What is needed
Using the material below, print a verbatim copy of every line from the one containing "Psikologlar Hangi Tavsiyelerde Bulunur?" through the one containing "Trišakiai asimetriniai", inclusive, and omit the pictures.

Data extracts
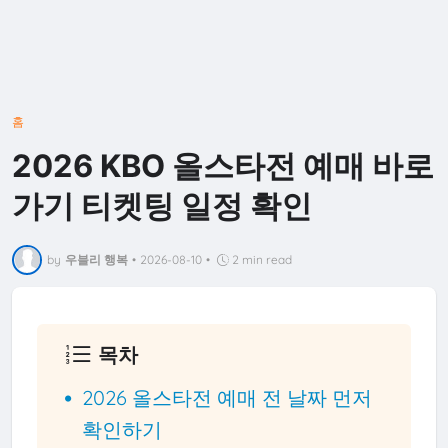
홈
2026 KBO 올스타전 예매 바로
가기 티켓팅 일정 확인
by
우블리 행복
•
2026-08-10
•
2 min read
목차
2026 올스타전 예매 전 날짜 먼저
확인하기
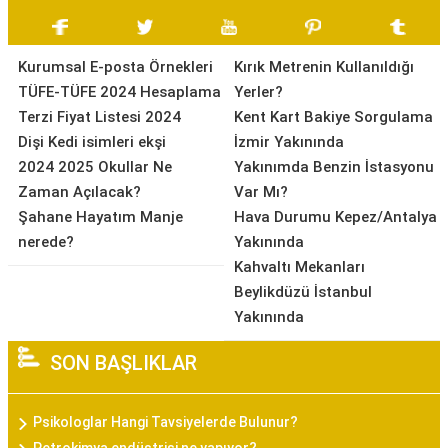
Kurumsal E-posta Örnekleri
Kırık Metrenin Kullanıldığı
TÜFE-TÜFE 2024 Hesaplama
Yerler?
Terzi Fiyat Listesi 2024
Kent Kart Bakiye Sorgulama
Dişi Kedi isimleri ekşi
İzmir Yakınında
2024 2025 Okullar Ne
Yakınımda Benzin İstasyonu
Zaman Açılacak?
Var Mı?
Şahane Hayatım Manje
Hava Durumu Kepez/Antalya
nerede?
Yakınında
Kahvaltı Mekanları
Beylikdüzü İstanbul
Yakınında
SON BAŞLIKLAR
Psikologlar Hangi Tavsiyelerde Bulunur?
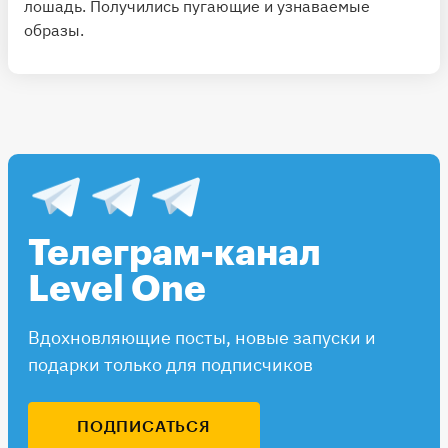
лошадь. Получились пугающие и узнаваемые
образы.
Телеграм-канал
Level One
Вдохновляющие посты, новые запуски и
подарки только для подписчиков
ПОДПИСАТЬСЯ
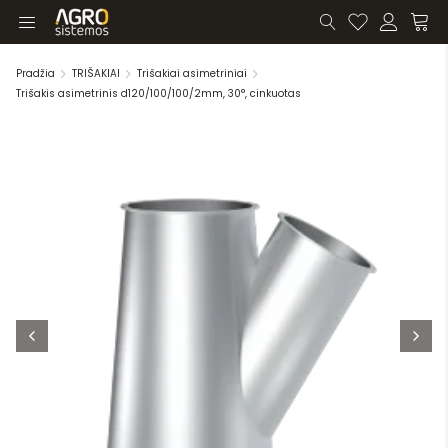
Pradžia
TRIŠAKIAI
Trišakiai asimetriniai
Trišakis asimetrinis d120/100/100/2mm, 30°, cinkuotas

Written reply
Psikologlar Hangi Tavsiyelerde Bulunur?
лошадь. Получились пугающие и узнаваемые
образы.
Телеграм-канал
Level One
Вдохновляющие посты, новые запуски и
подарки только для подписчиков
ПОДПИСАТЬСЯ
Pradžia
TRIŠAKIAI
Trišakiai asimetriniai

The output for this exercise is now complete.